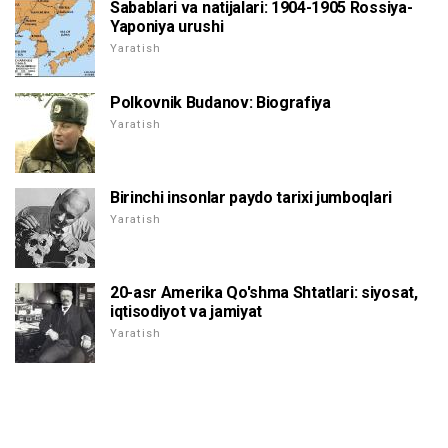
Sabablari va natijalari: 1904-1905 Rossiya-
Yaponiya urushi
Yaratish
Polkovnik Budanov: Biografiya
Yaratish
Birinchi insonlar paydo tarixi jumboqlari
Yaratish
20-asr Amerika Qo'shma Shtatlari: siyosat,
iqtisodiyot va jamiyat
Yaratish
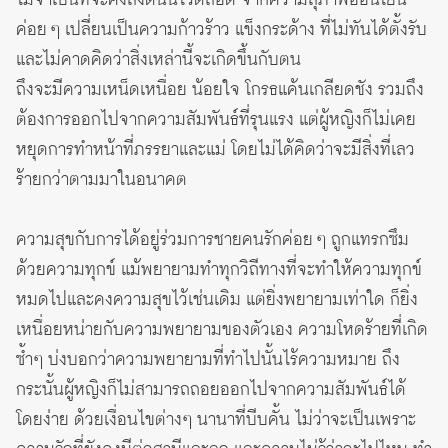
ค่อย ๆ เปลี่ยนเป็นความก้าวร้าว แข็งกระด้าง ที่ไม่ทันได้ตั้งรับ
และไม่คาดคิดว่าสิ่งเหล่านี้จะเกิดขึ้นกับตน
ถึงจะมีความเหน็ดเหนื่อย น้อยใจ โกรธแค้นเกลียดชัง รวมถึง
ต้องการออกไปจากความสัมพันธ์ที่รุนแรง แต่ผู้หญิงก็ไม่เคย
หยุดการทำหน้าที่ภรรยาและแม่ โดยไม่ได้คิดว่าจะมีสิ่งที่เลว
ร้ายกว่าตามมาในอนาคต
ความสุขกับการได้อยู่ร่วมการชายคนรักค่อย ๆ ถูกแทรกซึม
ด้วยความทุกข์ แม้พยายามทำทุกวิถีทางที่จะทำให้ความทุกข์
หมดไปและคงความสุขไว้เช่นเดิม แต่ยิ่งพยายามเท่าใด ก็ยิ่ง
เหนื่อยหน่ายกับความพยายามของตัวเอง ความโหดร้ายที่เกิด
ซ้ำๆ บ่งบอกว่าความพยายามที่ทำไปนั้นไร้ความหมาย ถึง
กระนั้นผู้หญิงก็ไม่สามารถถอยออกไปจากความสัมพันธ์ได้
โดยง่าย ด้วยเงื่อนไขต่างๆ นานาที่บีบคั้น ไม่ว่าจะเป็นเพราะ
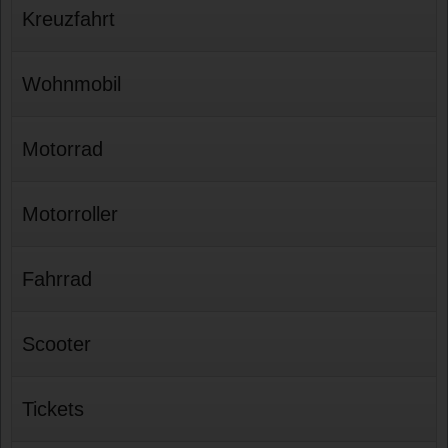
Kreuzfahrt
Wohnmobil
Motorrad
Motorroller
Fahrrad
Scooter
Tickets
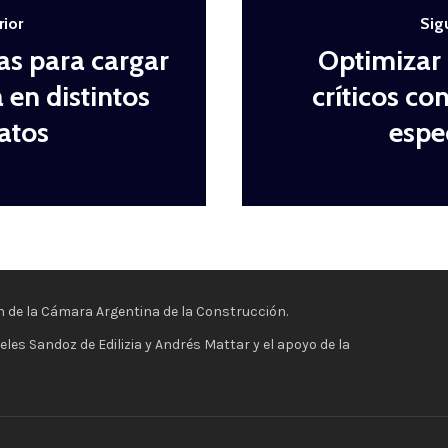
rior
Sig
las para cargar
Optimizar 
 en distintos
críticos co
atos
espe
ón de la Cámara Argentina de la Construcción.
es Sandoz de Edilizia y Andrés Mattar y el apoyo de la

## What is required
The expected output is an exact copy of the lines from the top of the data above through the line containing "ón de la Cámara Argentina de la Construcción.", both included, with every picture omitted.

## Task output
Sabablari va natijalari: 1904-1905 Rossiya-
Yaponiya urushi
Yaratish
Polkovnik Budanov: Biografiya
Yaratish
Birinchi insonlar paydo tarixi jumboqlari
Yaratish
20-asr Amerika Qo'shma Shtatlari: siyosat,
iqtisodiyot va jamiyat
Yaratish
ค่อย ๆ เปลี่ยนเป็นความก้าวร้าว แข็งกระด้าง ที่ไม่ทันได้ตั้งรับ
และไม่คาดคิดว่าสิ่งเหล่านี้จะเกิดขึ้นกับตน
ถึงจะมีความเหน็ดเหนื่อย น้อยใจ โกรธแค้นเกลียดชัง รวมถึง
ต้องการออกไปจากความสัมพันธ์ที่รุนแรง แต่ผู้หญิงก็ไม่เคย
หยุดการทำหน้าที่ภรรยาและแม่ โดยไม่ได้คิดว่าจะมีสิ่งที่เลว
ร้ายกว่าตามมาในอนาคต
ความสุขกับการได้อยู่ร่วมการชายคนรักค่อย ๆ ถูกแทรกซึม
ด้วยความทุกข์ แม้พยายามทำทุกวิถีทางที่จะทำให้ความทุกข์
หมดไปและคงความสุขไว้เช่นเดิม แต่ยิ่งพยายามเท่าใด ก็ยิ่ง
เหนื่อยหน่ายกับความพยายามของตัวเอง ความโหดร้ายที่เกิด
ซ้ำๆ บ่งบอกว่าความพยายามที่ทำไปนั้นไร้ความหมาย ถึง
กระนั้นผู้หญิงก็ไม่สามารถถอยออกไปจากความสัมพันธ์ได้
โดยง่าย ด้วยเงื่อนไขต่างๆ นานาที่บีบคั้น ไม่ว่าจะเป็นเพราะ
Kreuzfahrt
Wohnmobil
Motorrad
Motorroller
Fahrrad
Scooter
Tickets
rior
Sig
las para cargar
Optimizar 
 en distintos
críticos co
atos
espe
ón de la Cámara Argentina de la Construcción.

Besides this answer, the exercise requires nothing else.